To do:
Go through the entries below and pick out every line with "geschikt".

Source material: Begin

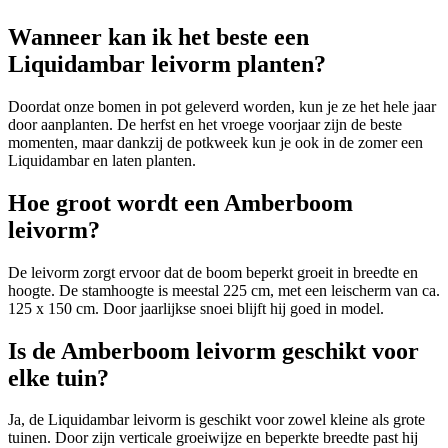
Wanneer kan ik het beste een
Liquidambar leivorm planten?
Doordat onze bomen in pot geleverd worden, kun je ze het hele jaar
door aanplanten. De herfst en het vroege voorjaar zijn de beste
momenten, maar dankzij de potkweek kun je ook in de zomer een
Liquidambar en laten planten.
Hoe groot wordt een Amberboom
leivorm?
De leivorm zorgt ervoor dat de boom beperkt groeit in breedte en
hoogte. De stamhoogte is meestal 225 cm, met een leischerm van ca.
125 x 150 cm. Door jaarlijkse snoei blijft hij goed in model.
Is de Amberboom leivorm geschikt voor
elke tuin?
Ja, de Liquidambar leivorm is geschikt voor zowel kleine als grote
tuinen. Door zijn verticale groeiwijze en beperkte breedte past hij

Source material: End

Exercise result:
Is de Amberboom leivorm geschikt voor
Ja, de Liquidambar leivorm is geschikt voor zowel kleine als grote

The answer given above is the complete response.